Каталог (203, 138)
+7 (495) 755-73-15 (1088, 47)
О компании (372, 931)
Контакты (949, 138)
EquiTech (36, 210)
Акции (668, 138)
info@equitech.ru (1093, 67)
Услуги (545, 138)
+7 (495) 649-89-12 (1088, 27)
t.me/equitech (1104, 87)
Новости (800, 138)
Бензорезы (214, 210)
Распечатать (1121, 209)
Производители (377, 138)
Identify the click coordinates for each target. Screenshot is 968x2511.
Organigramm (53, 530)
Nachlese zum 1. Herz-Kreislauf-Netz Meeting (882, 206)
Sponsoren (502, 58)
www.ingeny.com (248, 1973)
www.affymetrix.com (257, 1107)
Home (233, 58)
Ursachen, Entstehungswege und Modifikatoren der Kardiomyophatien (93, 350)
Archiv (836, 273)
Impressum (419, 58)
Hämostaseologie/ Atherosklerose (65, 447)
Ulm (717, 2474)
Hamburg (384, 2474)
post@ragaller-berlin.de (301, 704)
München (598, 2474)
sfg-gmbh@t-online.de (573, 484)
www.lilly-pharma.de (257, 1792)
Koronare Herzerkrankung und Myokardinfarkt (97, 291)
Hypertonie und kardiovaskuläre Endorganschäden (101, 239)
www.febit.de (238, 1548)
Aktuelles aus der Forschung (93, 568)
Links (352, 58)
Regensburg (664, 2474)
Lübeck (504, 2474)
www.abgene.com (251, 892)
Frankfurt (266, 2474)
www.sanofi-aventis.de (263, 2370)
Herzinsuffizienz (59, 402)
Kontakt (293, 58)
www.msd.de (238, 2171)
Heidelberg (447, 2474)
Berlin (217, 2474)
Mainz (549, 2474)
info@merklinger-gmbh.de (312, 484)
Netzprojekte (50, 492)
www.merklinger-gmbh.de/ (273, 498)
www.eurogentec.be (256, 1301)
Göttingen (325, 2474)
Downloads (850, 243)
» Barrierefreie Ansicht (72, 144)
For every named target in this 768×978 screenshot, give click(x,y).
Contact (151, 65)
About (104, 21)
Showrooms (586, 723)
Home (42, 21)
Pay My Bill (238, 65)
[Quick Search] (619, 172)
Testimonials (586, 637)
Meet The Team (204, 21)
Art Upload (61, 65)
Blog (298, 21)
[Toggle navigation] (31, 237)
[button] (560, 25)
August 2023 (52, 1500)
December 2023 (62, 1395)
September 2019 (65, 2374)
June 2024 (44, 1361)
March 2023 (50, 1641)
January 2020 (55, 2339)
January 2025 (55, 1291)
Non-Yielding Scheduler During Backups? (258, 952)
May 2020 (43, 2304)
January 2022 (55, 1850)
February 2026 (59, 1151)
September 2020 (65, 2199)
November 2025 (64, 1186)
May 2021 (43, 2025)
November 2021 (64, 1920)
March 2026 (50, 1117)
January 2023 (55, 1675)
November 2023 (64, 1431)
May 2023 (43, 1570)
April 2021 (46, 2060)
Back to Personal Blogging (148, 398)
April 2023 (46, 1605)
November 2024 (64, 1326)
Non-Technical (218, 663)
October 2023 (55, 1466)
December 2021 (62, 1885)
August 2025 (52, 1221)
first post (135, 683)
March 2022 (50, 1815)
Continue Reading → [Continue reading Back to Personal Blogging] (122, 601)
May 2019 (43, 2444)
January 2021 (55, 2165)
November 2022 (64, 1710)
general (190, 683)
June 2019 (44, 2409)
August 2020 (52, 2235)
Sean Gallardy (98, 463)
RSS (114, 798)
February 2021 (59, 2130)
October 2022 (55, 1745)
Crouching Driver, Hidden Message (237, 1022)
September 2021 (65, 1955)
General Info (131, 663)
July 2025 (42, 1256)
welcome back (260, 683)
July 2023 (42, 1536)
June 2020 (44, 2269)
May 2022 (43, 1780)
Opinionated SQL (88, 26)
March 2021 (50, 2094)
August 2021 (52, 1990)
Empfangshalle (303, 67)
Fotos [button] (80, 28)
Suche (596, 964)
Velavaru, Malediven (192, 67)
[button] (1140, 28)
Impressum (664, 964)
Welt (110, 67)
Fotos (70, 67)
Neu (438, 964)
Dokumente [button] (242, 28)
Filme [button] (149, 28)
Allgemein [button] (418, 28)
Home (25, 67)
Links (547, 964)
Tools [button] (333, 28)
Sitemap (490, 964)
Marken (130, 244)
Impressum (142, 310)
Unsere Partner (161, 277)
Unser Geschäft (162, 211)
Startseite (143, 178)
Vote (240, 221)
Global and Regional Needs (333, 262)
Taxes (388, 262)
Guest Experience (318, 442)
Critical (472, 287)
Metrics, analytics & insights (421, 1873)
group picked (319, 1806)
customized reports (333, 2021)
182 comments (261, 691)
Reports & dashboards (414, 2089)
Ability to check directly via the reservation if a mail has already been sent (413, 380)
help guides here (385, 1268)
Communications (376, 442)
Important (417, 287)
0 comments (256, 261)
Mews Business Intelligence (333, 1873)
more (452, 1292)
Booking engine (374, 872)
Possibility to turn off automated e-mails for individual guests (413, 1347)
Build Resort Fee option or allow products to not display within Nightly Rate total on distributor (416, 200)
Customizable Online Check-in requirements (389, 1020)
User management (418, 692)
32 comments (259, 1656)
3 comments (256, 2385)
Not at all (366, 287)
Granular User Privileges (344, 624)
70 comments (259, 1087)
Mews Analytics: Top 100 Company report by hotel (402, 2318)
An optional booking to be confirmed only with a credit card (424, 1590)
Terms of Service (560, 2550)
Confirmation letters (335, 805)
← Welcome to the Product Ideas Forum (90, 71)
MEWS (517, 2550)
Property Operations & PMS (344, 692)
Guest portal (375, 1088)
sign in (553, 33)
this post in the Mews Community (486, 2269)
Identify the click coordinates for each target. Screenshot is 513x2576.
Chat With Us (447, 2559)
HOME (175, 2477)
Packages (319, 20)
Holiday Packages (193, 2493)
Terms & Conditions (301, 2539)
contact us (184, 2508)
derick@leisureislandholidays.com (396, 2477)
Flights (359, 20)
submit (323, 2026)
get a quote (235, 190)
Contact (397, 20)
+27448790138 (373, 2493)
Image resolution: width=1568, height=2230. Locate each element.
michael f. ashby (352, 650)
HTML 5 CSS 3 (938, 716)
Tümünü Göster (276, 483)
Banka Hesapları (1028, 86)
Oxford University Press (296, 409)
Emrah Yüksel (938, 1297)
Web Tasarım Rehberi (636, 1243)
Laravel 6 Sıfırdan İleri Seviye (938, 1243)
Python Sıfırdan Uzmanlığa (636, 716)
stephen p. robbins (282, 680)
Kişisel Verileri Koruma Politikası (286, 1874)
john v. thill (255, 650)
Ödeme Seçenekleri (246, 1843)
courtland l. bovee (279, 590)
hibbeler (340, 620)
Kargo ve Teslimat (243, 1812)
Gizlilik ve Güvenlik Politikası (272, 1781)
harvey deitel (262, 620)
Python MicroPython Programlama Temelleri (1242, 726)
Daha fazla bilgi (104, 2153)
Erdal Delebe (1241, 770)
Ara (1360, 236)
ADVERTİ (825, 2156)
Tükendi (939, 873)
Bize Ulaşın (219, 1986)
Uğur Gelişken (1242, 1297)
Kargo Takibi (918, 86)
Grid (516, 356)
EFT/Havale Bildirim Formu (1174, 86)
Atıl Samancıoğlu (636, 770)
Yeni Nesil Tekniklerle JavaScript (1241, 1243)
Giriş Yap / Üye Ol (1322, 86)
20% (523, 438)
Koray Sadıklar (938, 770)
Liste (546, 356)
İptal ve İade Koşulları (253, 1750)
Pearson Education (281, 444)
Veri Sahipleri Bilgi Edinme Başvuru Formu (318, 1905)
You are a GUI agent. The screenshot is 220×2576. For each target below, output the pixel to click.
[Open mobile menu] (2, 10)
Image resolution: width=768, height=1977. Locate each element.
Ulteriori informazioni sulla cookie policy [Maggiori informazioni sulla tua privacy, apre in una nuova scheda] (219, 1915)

[Task item] Would you please copy exactly the part of the entries above that begins at the line containing "München (598, 2474)" and ends at the line containing "Aktuelles aus der Forschung (93, 568)", both lines included?

[Task solution]
München (598, 2474)
sfg-gmbh@t-online.de (573, 484)
www.lilly-pharma.de (257, 1792)
Koronare Herzerkrankung und Myokardinfarkt (97, 291)
Hypertonie und kardiovaskuläre Endorganschäden (101, 239)
www.febit.de (238, 1548)
Aktuelles aus der Forschung (93, 568)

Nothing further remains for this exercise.